Who was in the right, we are not sure judging by the limited information in the video, but it got attention.

The incident was captured on video and subsequently shared on TikTok by the fence-building homeowner whose name is listed as Tiffany Mraj. In the video, the neighbours can be seen cutting through the fence while throwing pieces of wood onto the neighbouring property. Mraj’s attempts to question their actions were not met well.

The altercation escalated when another resident of the property confronted the neighbours. Despite the homeowner’s pleas to cease the destruction, the neighbours continued, leading to a standoff.

The incident has sparked a flurry of reactions on social media, garnering more than 3.5 million views. While many TikTok users expressed support for the aggrieved homeowners, others engaged in debates over fence ownership and recommended legal action for damages, and others raised other ethical questions in defence of those taking down the fence.

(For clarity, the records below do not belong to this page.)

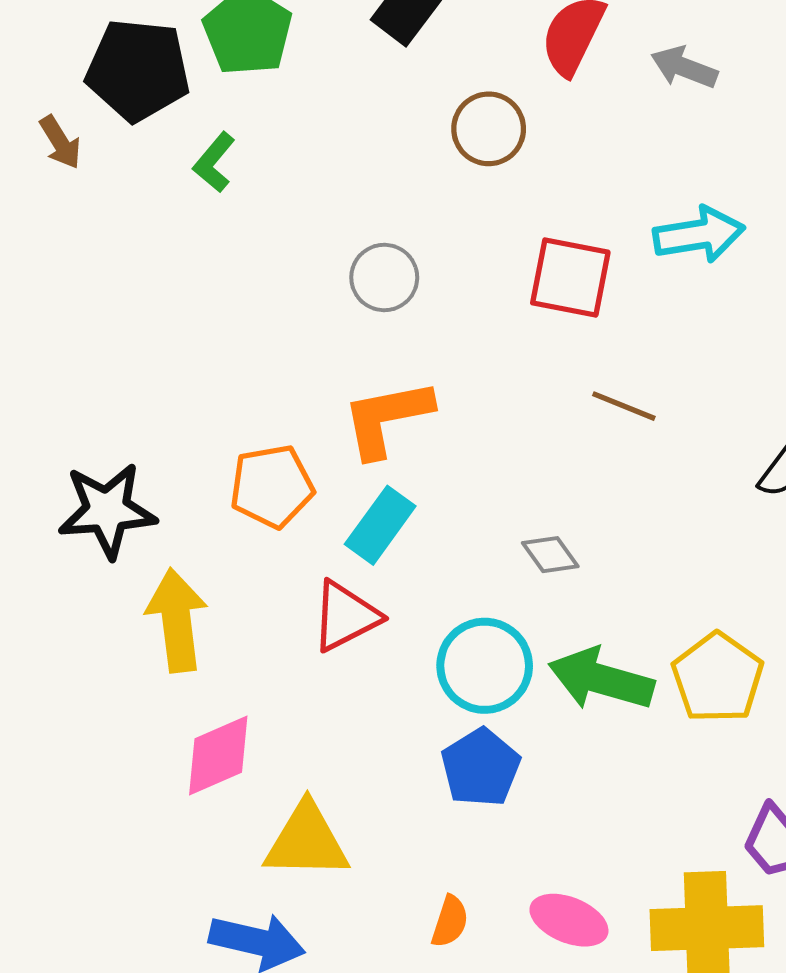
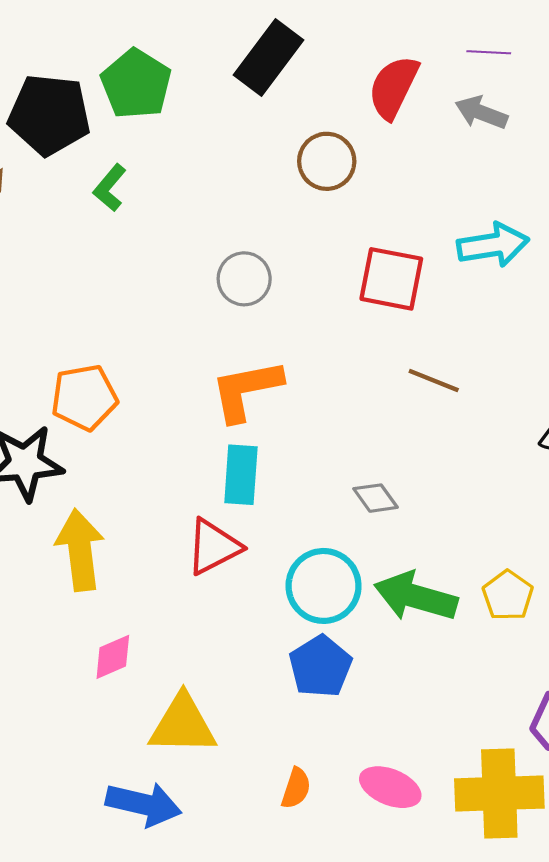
orange pentagon: (272, 486) -> (84, 397), moved
cyan rectangle: (380, 525) -> (241, 475), turned -32
yellow pentagon: (718, 678) -> (508, 595), size x0.7
pink diamond: (218, 755) -> (113, 657), size x0.7

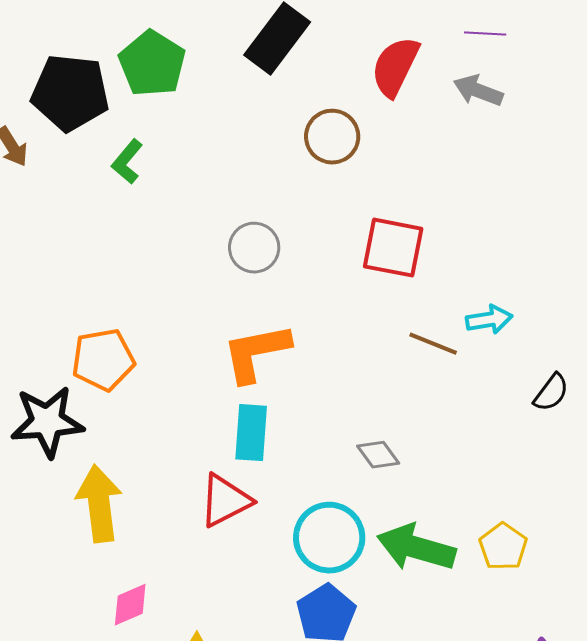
cyan arrow: (493, 245) -> (489, 320), moved, size x0.7

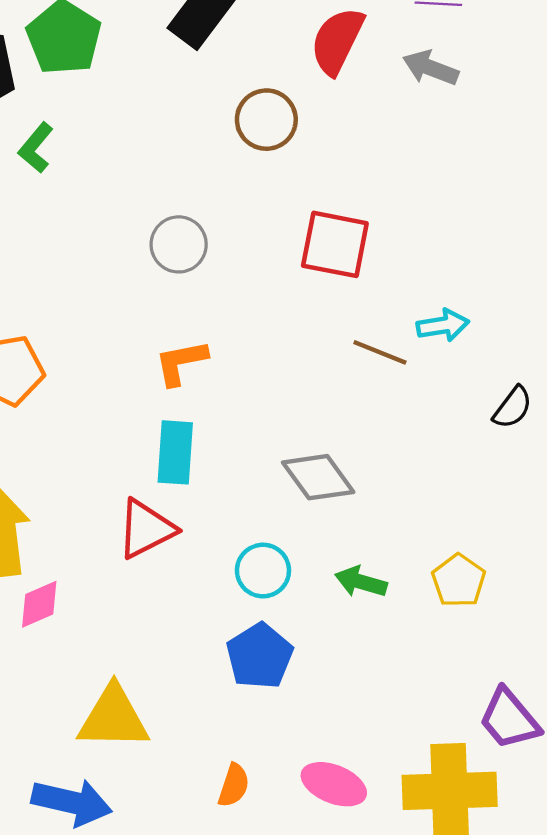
orange L-shape: (256, 353) -> (181, 363), size x0.7
gray diamond: (378, 455) -> (318, 477), size x1.5
cyan circle: (329, 538) -> (263, 571), size x0.7
green arrow: (416, 548) -> (361, 582), size x0.6
pink diamond: (130, 605) -> (39, 604), moved

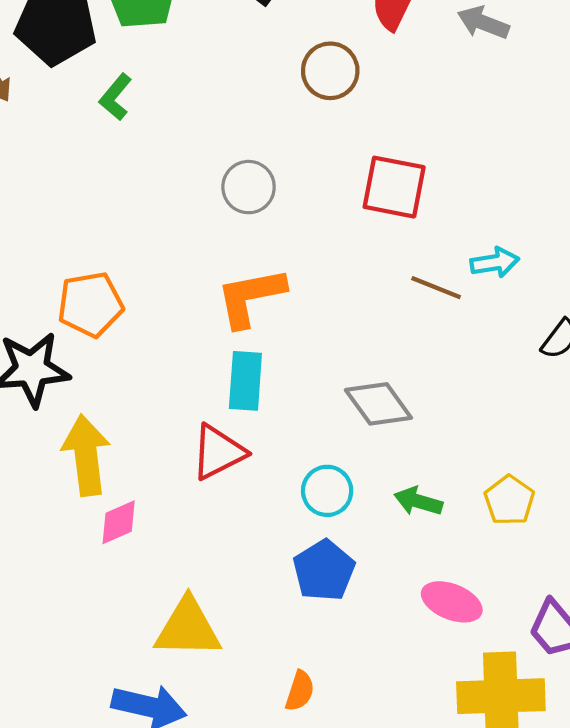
orange L-shape: (181, 363) -> (251, 297), size x1.4
pink ellipse: (334, 784) -> (452, 602), moved

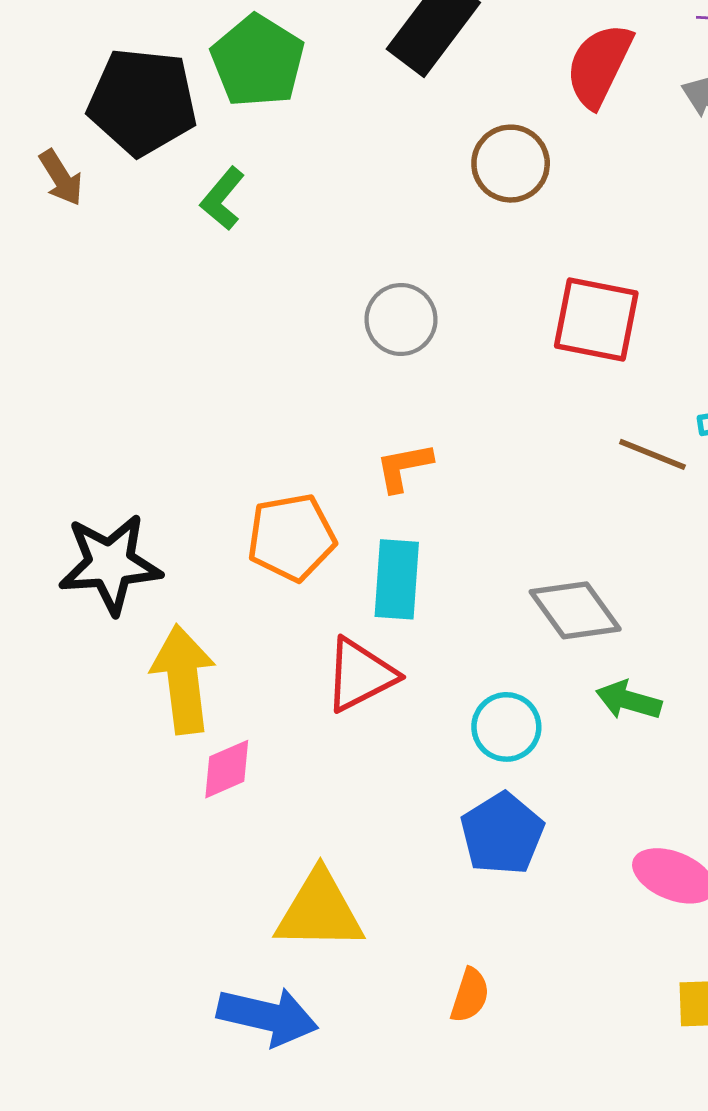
orange L-shape: (251, 297) -> (404, 467), size x0.6
orange pentagon: (90, 304) -> (291, 537), moved
green arrow: (418, 501) -> (629, 700), moved

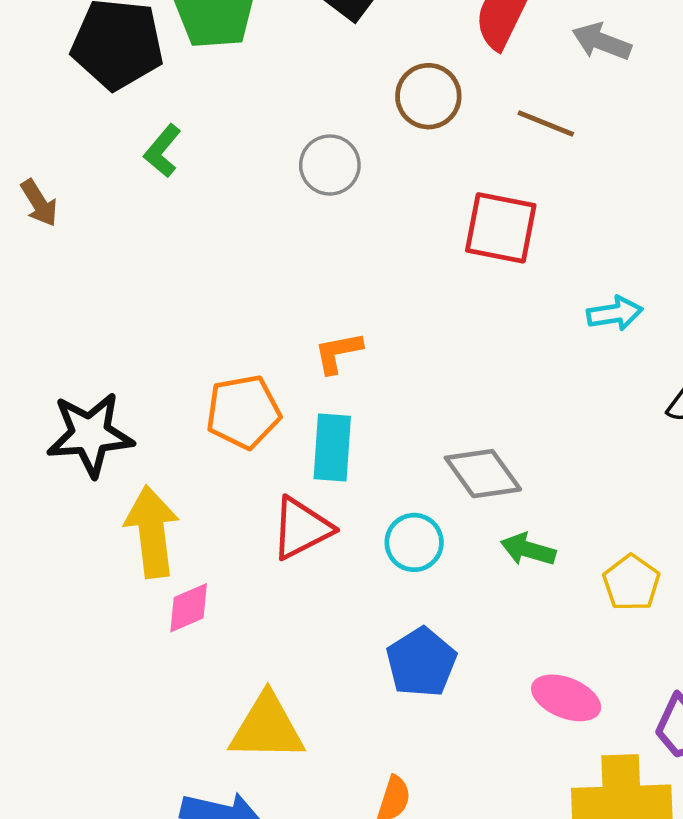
brown arrow: (61, 178) -> (39, 203), moved
green L-shape: (223, 199) -> (163, 151), moved
gray circle: (401, 320) -> (330, 165), moved
brown line: (652, 454) -> (546, 123), moved
cyan circle: (506, 727) -> (414, 542), moved

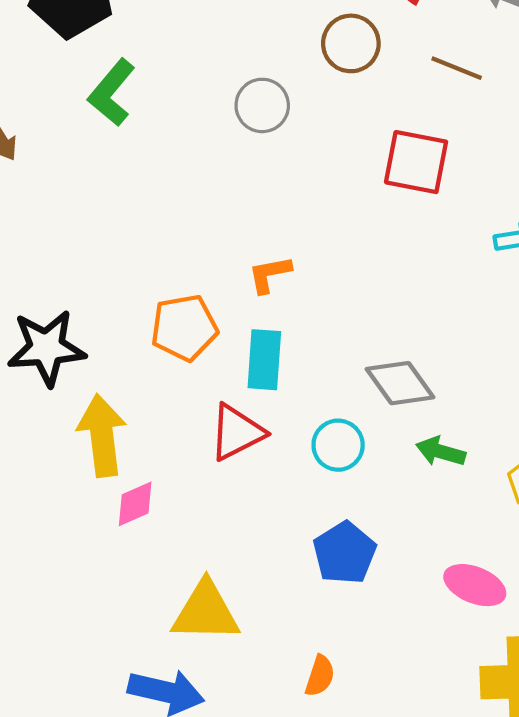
green L-shape: (163, 151) -> (112, 93), size x1.4

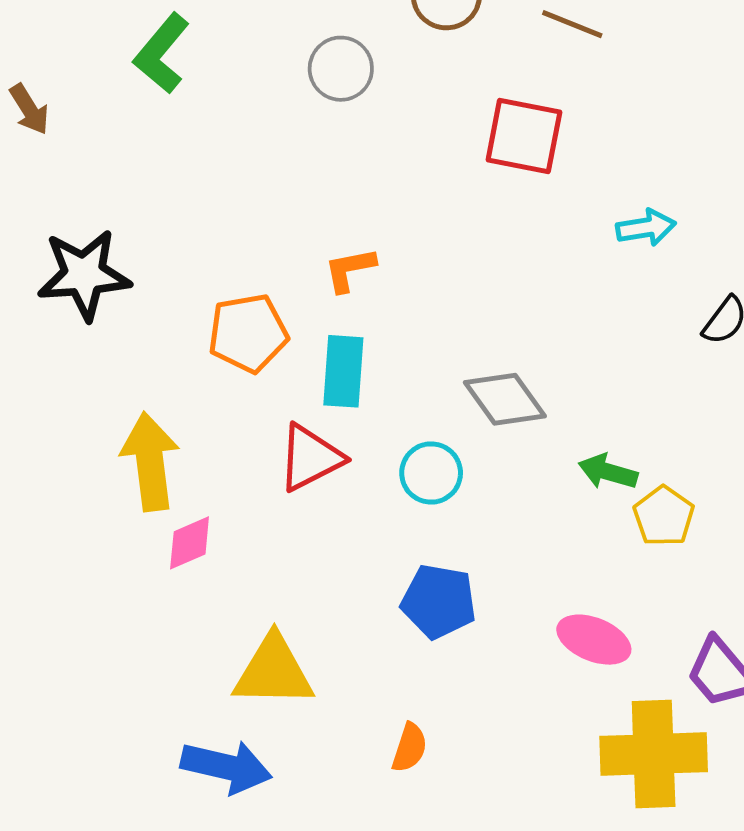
black star: (46, 348) -> (84, 275), moved
green arrow: (441, 452) -> (608, 472), moved
blue pentagon: (344, 553) -> (439, 601), turned -30

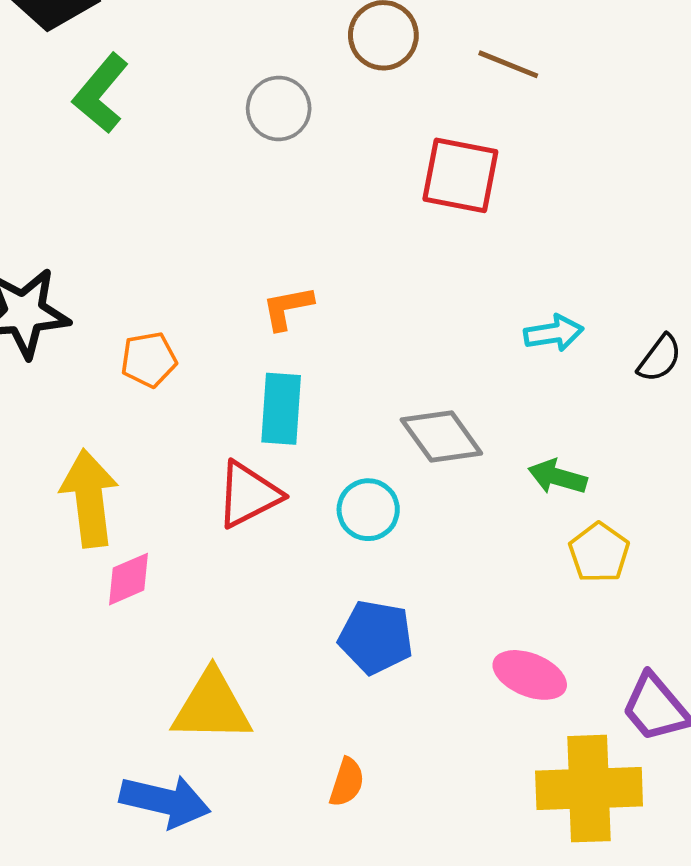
cyan arrow: (646, 228) -> (554, 333), moved
orange pentagon: (248, 333) -> (149, 360), moved, size x0.7
green arrow: (608, 472) -> (557, 477), moved

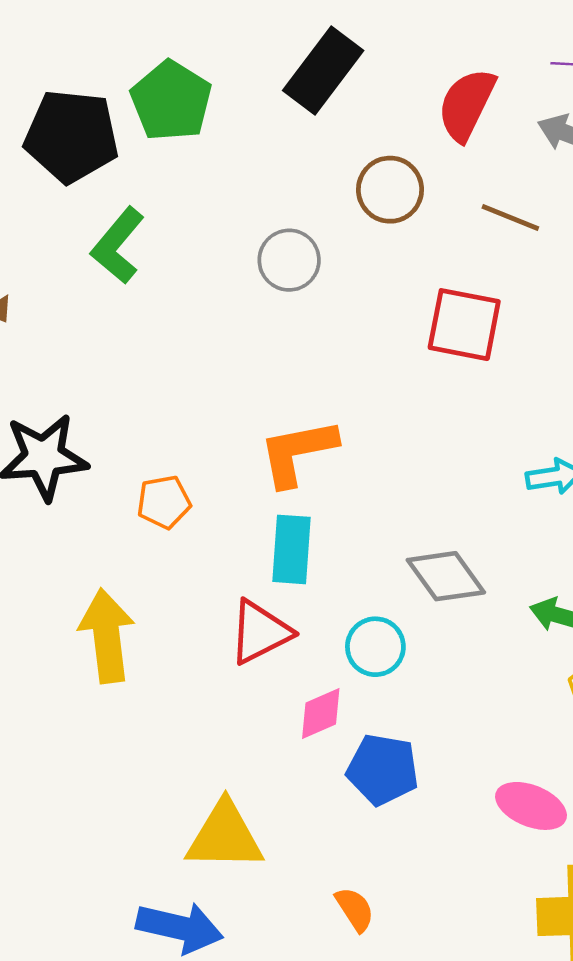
orange L-shape: (287, 308) -> (298, 452), size x1.6
pink diamond: (128, 579) -> (321, 714), moved
orange semicircle: (347, 782) -> (355, 909), turned -51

Since the story broke, the neighbour has responded via TikTok with the handle @fencelady6. These new videos show how long this dispute has been brewing and how she has tried to communicate with Tiffany Mraj about how the fence erected on some of her own property, even showing a notice sent to “Tiffany’s mother” stating that it was built on more than one foot of her property. The person in the video also states that the original fence built against her wall was removed and rebuilt on the correct property line, although the homeowner said in the video that she still cannot access some of her home for repairs.

We do not know the full story, but it appears that the differences have been settled to some extent.

The incident has raised concerns about community relationships and shared property rights. Some users pointed out that fences are typically considered shared property, emphasizing the importance of open communication and collaboration among neighbors for repairs and modifications.

It’s not exactly the headlines we like to make here in the big city, but it happened.